## PROBLEM
Pictures stay out of the copy. Retype exactly the lines below from the one with "Au-dessus, la représentation" through the one with "CHĂM SÓC LÀM ĐẸP".

## RECORDS TO USE
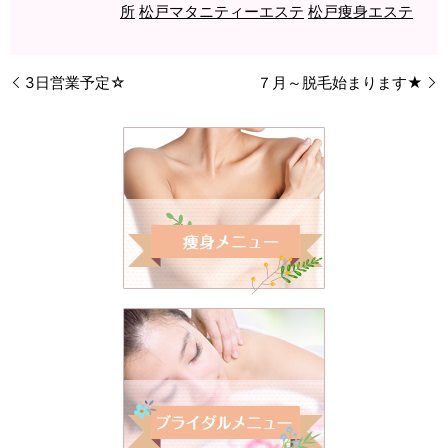
所
松戸マタニティーエステ
松戸痩身エステ
3日営業予定☆
７月～脱毛始まります★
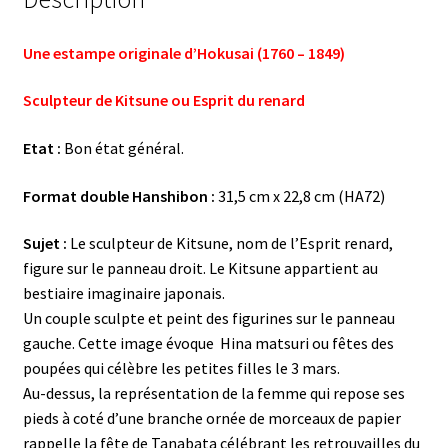
Une estampe originale d’Hokusai (1760 – 1849)
Sculpteur de Kitsune ou Esprit du renard
Etat :
Bon état général.
Format double Hanshibon :
31,5 cm x 22,8 cm (HA72)
Sujet :
Le sculpteur de Kitsune, nom de l’Esprit renard,
figure sur le panneau droit. Le Kitsune appartient au
bestiaire imaginaire japonais.
Un couple sculpte et peint des figurines sur le panneau
gauche. Cette image évoque Hina matsuri ou fêtes des
poupées qui célèbre les petites filles le 3 mars.
Au-dessus, la représentation de la femme qui repose ses
pieds à coté d’une branche ornée de morceaux de papier
rappelle la fête de Tanabata célébrant les retrouvailles du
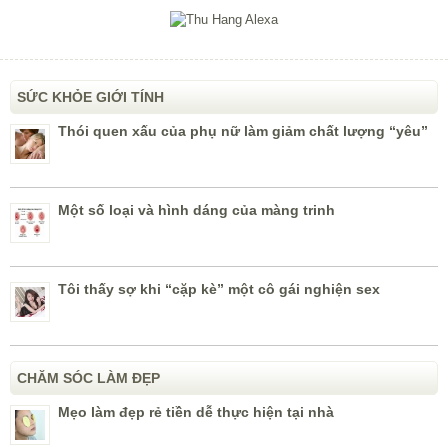
SỨC KHỎE GIỚI TÍNH
Thói quen xấu của phụ nữ làm giảm chất lượng “yêu”
Một số loại và hình dáng của màng trinh
Tôi thấy sợ khi “cặp kè” một cô gái nghiện sex
CHĂM SÓC LÀM ĐẸP
Mẹo làm đẹp rẻ tiền dễ thực hiện tại nhà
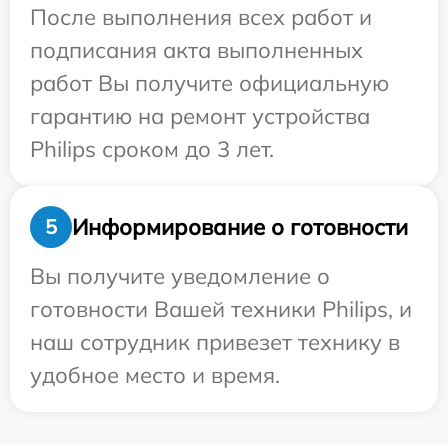
После выполнения всех работ и
подписания акта выполненных
работ Вы получите официальную
гарантию на ремонт устройства
Philips сроком до 3 лет.
Информирование о готовности
5
Вы получите уведомление о
готовности Вашей техники Philips, и
наш сотрудник привезет технику в
удобное место и время.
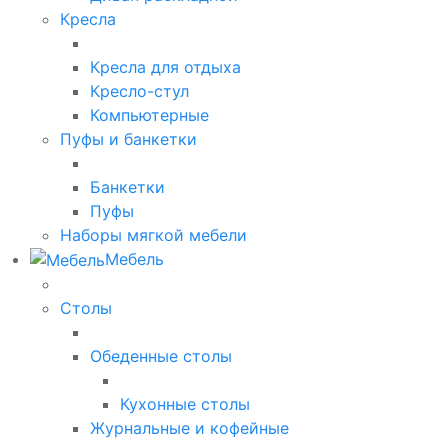
Кресла
Кресла для отдыха
Кресло-стул
Компьютерные
Пуфы и банкетки
Банкетки
Пуфы
Наборы мягкой мебели
Мебель
Столы
Обеденные столы
Кухонные столы
Журнальные и кофейные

## COMPLETED TASK
Au-dessus, la représentation de la femme qui repose ses
pieds à coté d’une branche ornée de morceaux de papier
rappelle la fête de Tanabata célébrant les retrouvailles du
SỨC KHỎE GIỚI TÍNH
Thói quen xấu của phụ nữ làm giảm chất lượng “yêu”
Một số loại và hình dáng của màng trinh
Tôi thấy sợ khi “cặp kè” một cô gái nghiện sex
CHĂM SÓC LÀM ĐẸP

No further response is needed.